Pathogens utilize various mechanisms to escape host immunological surveillance, break down different tissue barriers, and cause infection. Sialylation is an important surface modification of bacterial outer membrane components, especially the lipooligosaccharide of Gram-negative bacteria. It is widely involved in multiple microbe–host interactions, such as bacterial virulence regulation, host recognition, and immune evasion. There are some sialylation modifications on the lipooligosaccharide structure of Glaesserella parasuis (G. parasuis) virulent strains. However, the role of lipooligosaccharide sialylation modification in the process of G. parasuis infection and penetration of the porcine respiratory epithelial barrier is still unclear. In this study, we investigated the role and mechanism of lsgB-mediated lipooligosaccharide sialylation in G. parasuis invasion of the host respiratory epithelial barrier.
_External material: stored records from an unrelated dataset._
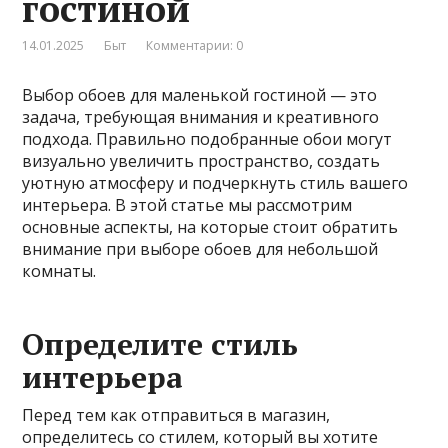
гостиной
14.01.2025
Быт
Комментарии: 0
Выбор обоев для маленькой гостиной — это
задача, требующая внимания и креативного
подхода. Правильно подобранные обои могут
визуально увеличить пространство, создать
уютную атмосферу и подчеркнуть стиль вашего
интерьера. В этой статье мы рассмотрим
основные аспекты, на которые стоит обратить
внимание при выборе обоев для небольшой
комнаты.
Определите стиль
интерьера
Перед тем как отправиться в магазин,
определитесь со стилем, который вы хотите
Specifically, G. parasuis lsgB-mediated lipooligosaccharide sialylation and sialylated-lipooligosaccharide interacted with Siglec1 on porcine alveolar macrophages 3D4/21 and triggered the subsequent generation of TGFβ1 through Siglec1/Dap12/Syk/p38 signaling cascade. TGFβ1 decreased the tracheal epithelial tight junctions and the expression of extracellular adhesion molecule fibronectin, thus assisting G. parasuis invasion and entry to the respiratory epithelial barrier. Characterizing the potential effects and mechanisms of lipooligosaccharide sialylation-mediated TGFβ1 production would further expand our current knowledge on the pathogenesis of G. parasuis which will contribute to better prevention and control of G. parasuis infection in piglets.